Leatherface erscheint laut Schnittberichte am 19.12.2017 bei Turbine Medien mit SPIO/JK-Freigabe fürs Heimkino, und allen, die noch zweifeln, sei gesagt, dass Finn "Iron Fist" Jones' unwesentliche Figur einen schrecklichen Tod stirbt, und das mag manchen versöhnen mit den sparsamen Auftritten des ledrigen Kettensägen-Tänzers in seinem eigenen Prequel-Film (Nein, Finn Jones spielt nicht Leatherface, aber dieses Bild dürft ihr nun mit euch herumtragen).

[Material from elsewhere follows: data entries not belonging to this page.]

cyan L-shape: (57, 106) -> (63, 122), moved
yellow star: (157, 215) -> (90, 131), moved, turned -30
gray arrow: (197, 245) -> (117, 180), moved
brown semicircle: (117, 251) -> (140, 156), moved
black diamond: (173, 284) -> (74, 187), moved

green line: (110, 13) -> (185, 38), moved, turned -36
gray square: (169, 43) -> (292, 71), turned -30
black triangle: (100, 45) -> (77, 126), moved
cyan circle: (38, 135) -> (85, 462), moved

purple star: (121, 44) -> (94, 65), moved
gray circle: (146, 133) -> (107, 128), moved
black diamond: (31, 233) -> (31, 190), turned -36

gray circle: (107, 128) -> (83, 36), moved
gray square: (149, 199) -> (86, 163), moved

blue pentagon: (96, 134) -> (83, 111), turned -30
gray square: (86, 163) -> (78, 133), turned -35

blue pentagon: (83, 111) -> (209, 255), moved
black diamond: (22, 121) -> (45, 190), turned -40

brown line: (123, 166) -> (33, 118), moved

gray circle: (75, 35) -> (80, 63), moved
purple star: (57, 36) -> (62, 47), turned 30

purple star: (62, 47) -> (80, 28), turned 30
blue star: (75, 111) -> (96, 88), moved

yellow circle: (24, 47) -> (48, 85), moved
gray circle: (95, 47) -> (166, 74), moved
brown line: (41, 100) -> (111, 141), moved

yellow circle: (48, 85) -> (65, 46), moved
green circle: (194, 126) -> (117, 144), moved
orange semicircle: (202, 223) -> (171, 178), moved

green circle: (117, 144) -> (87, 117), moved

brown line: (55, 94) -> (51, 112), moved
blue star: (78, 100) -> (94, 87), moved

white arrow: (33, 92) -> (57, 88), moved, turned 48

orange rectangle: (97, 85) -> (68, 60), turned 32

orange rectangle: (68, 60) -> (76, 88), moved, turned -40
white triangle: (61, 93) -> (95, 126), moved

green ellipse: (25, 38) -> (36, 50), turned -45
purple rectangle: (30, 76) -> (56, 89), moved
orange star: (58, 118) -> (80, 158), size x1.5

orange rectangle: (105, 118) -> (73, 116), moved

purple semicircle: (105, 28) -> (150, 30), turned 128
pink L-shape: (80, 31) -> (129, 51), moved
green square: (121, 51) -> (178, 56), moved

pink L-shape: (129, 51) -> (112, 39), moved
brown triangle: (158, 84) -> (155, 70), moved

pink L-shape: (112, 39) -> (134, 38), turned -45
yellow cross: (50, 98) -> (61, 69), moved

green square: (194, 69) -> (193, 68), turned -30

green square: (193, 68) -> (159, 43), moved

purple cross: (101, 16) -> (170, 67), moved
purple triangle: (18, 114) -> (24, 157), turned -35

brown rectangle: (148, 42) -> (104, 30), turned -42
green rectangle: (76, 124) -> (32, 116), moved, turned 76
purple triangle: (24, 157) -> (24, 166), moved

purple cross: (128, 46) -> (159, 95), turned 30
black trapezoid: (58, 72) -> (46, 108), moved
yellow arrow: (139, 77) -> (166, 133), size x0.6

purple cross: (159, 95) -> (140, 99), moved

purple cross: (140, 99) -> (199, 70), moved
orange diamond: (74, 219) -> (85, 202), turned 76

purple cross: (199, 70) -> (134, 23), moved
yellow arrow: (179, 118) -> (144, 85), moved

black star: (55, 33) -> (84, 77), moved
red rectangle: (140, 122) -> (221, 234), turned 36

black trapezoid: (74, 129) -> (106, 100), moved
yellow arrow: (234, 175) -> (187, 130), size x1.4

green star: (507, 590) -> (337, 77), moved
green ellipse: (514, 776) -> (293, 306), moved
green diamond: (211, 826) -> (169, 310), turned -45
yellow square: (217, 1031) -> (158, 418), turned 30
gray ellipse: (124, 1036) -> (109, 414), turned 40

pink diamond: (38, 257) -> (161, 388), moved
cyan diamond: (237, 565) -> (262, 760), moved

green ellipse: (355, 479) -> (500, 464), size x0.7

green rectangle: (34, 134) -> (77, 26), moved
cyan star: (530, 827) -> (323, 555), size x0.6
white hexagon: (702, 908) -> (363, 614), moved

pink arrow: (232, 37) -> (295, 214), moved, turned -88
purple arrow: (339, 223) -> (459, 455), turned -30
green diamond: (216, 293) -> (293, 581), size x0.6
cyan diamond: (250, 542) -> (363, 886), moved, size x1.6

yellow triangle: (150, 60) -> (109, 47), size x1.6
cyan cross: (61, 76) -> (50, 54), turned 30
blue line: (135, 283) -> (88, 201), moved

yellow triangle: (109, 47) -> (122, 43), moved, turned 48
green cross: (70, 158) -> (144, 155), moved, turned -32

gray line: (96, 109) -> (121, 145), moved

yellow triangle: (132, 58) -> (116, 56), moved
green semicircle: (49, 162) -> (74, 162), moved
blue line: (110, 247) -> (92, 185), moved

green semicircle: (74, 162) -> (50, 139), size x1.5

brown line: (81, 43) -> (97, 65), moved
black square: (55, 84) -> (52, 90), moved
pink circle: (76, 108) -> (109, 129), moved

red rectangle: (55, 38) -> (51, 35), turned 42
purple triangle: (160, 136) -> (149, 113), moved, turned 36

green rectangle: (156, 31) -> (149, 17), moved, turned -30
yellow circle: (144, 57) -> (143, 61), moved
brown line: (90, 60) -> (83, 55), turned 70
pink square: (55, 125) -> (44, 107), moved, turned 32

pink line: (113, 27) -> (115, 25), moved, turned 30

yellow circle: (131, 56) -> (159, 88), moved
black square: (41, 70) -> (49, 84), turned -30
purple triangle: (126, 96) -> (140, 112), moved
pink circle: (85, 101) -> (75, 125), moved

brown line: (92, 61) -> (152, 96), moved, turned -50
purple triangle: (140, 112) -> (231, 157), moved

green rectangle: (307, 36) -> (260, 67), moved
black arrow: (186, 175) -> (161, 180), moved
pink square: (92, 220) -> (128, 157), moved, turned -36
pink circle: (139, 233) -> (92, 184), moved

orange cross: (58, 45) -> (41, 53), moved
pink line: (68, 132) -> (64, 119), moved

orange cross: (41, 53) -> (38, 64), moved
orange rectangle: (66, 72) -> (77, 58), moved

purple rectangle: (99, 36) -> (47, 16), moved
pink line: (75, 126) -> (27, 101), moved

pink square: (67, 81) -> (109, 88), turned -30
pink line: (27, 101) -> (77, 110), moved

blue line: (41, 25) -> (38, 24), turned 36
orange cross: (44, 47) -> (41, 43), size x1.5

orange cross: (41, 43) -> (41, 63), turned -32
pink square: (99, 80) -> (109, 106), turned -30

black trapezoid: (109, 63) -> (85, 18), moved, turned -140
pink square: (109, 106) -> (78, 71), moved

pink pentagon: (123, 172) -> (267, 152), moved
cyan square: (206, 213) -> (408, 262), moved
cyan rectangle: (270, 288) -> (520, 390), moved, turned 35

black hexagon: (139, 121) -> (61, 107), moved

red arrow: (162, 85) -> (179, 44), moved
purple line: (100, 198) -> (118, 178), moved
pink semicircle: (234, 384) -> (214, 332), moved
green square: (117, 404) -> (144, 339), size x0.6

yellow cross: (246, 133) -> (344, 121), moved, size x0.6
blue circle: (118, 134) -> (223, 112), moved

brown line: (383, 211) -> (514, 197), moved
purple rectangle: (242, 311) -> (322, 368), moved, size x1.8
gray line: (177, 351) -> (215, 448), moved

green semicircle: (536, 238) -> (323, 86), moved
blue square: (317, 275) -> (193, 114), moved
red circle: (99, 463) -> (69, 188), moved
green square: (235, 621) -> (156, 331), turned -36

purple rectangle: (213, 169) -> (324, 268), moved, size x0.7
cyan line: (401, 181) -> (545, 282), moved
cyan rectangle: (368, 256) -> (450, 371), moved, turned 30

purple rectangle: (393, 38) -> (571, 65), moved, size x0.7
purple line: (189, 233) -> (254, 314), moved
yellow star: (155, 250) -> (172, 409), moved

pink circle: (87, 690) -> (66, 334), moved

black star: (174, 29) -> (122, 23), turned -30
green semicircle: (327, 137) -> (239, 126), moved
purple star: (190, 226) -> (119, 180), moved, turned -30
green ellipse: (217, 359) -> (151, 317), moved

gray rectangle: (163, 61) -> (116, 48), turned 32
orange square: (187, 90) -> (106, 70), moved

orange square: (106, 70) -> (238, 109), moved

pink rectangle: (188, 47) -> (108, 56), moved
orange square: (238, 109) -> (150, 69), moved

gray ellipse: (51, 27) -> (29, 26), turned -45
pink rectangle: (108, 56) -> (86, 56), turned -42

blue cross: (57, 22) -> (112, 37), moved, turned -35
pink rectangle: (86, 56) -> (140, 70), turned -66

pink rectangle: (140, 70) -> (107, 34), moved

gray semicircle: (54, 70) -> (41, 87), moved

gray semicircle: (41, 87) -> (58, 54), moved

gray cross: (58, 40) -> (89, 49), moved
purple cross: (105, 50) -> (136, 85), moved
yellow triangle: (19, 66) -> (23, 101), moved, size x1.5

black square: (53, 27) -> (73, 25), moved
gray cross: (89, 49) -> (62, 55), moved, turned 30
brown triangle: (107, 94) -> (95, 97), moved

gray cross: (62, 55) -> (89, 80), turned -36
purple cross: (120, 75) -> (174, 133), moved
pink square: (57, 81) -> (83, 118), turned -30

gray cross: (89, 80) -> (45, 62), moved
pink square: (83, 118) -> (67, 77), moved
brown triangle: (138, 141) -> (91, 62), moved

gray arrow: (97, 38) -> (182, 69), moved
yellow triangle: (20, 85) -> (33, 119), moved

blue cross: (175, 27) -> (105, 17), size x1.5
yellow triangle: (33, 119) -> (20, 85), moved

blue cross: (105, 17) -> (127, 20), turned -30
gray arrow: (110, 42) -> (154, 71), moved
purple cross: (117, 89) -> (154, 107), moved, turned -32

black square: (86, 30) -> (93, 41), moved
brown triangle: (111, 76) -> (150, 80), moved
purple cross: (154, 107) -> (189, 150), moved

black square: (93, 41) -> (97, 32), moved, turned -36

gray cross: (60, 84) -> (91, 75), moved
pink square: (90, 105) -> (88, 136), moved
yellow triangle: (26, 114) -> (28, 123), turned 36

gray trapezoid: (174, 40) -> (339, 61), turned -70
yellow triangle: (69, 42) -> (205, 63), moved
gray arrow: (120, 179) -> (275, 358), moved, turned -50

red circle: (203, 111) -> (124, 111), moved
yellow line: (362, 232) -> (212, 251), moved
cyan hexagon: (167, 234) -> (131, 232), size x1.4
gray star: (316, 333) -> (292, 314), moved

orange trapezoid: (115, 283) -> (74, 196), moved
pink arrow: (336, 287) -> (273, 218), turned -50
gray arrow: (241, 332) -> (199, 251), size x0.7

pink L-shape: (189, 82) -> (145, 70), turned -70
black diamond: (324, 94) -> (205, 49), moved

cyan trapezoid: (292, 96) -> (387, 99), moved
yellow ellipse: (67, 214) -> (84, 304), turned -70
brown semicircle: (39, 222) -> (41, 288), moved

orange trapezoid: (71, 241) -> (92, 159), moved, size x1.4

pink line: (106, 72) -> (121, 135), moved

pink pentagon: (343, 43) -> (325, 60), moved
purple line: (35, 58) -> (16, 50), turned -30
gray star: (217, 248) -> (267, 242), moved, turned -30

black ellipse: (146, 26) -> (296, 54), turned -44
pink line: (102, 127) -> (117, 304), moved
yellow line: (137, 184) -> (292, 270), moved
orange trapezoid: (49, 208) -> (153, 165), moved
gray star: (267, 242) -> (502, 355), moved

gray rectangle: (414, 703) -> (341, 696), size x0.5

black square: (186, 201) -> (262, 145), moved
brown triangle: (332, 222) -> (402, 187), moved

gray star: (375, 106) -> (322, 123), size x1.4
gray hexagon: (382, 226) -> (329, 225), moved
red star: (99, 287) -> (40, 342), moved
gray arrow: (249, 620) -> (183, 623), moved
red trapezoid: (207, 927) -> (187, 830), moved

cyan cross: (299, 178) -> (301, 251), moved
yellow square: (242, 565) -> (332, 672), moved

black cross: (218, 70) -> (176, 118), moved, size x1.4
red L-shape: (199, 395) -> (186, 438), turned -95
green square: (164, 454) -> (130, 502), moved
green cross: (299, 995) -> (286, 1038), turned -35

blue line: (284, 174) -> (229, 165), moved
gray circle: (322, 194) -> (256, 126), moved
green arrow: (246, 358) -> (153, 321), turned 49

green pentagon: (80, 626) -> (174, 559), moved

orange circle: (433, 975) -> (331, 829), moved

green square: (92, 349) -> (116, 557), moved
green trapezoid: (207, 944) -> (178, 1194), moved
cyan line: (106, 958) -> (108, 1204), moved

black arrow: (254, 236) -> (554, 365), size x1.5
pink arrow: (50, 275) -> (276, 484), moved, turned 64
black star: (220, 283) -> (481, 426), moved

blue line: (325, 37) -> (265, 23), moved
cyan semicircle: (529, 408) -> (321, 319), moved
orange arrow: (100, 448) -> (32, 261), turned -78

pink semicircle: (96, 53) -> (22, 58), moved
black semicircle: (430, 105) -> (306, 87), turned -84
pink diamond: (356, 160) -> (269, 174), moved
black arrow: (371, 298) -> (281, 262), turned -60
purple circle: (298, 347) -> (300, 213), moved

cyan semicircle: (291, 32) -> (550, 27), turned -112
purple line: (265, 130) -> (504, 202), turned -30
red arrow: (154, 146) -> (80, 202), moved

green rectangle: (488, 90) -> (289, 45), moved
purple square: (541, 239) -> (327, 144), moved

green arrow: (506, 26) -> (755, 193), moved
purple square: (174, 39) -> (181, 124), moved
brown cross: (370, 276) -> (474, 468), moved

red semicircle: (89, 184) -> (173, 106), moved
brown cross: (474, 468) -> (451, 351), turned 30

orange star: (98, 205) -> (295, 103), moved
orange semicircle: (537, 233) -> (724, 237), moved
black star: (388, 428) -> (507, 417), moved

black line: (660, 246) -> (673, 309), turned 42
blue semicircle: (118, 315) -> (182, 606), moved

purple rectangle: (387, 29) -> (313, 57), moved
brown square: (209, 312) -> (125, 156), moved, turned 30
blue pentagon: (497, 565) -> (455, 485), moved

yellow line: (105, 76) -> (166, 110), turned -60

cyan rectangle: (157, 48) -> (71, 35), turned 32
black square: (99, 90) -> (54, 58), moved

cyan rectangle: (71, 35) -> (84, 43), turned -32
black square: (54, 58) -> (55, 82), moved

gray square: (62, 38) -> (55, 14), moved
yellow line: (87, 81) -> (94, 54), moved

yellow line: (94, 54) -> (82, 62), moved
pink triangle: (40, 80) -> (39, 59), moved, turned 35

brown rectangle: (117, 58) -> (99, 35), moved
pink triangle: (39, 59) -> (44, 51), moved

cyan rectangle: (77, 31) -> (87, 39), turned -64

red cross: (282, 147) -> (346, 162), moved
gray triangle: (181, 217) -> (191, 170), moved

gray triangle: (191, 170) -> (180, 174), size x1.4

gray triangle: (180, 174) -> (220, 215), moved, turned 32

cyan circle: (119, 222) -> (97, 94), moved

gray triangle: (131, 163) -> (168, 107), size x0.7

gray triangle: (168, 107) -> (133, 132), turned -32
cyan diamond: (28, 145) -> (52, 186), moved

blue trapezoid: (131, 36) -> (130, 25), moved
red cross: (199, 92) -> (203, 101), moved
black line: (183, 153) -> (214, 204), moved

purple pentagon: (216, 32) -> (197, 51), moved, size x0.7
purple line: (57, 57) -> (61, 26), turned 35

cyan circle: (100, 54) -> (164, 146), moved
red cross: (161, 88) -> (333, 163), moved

Der andere Film, der vergangene Nacht bei den Midnight Screenings in Sitges gezeigt wurde, ist Leatherface in seinen Anliegen diametral entgegengesetzt. Downrange von Ryûhei Kitamura (No One Lives) ist seinem Wesen nach Wegwerfkino der unterhaltsamsten Sorte. Das unglaubliche Desinteresse, mit dem sich hier der handvoll Figuren gewidmet wird, die auf einer abseitigen Landstraße ins Visier eines Scharfschützen geraten, nimmt horrende Züge an. Das Publikum im größten Saal des Festivals ergötzte sich an jedem theatralisch ausgestoßenen Schluchzer, jeder ungläubig vorgetragenen Dialogzeile. Downrange definiert mit seinen durch die Bank ätzenden Horrorstatisten das filmische Kanonenfutter neu, sodass man sich über jeden Kill ergötzt, selbst den eines kleinen Mädchens. Dran bleibt man vor allem wegen Kitamuras routiniertem Umgang mit den Perspektiven und deren Variation, halten sich die Hauptfiguren doch die meiste Zeit am selben Fleck auf, führen nie auch nur ansatzweise interessante Gespräche und schreiben vielmehr mit jedem dämlichen Satz die Unterschrift ihres Todesurteils um ein Strichlein weiter.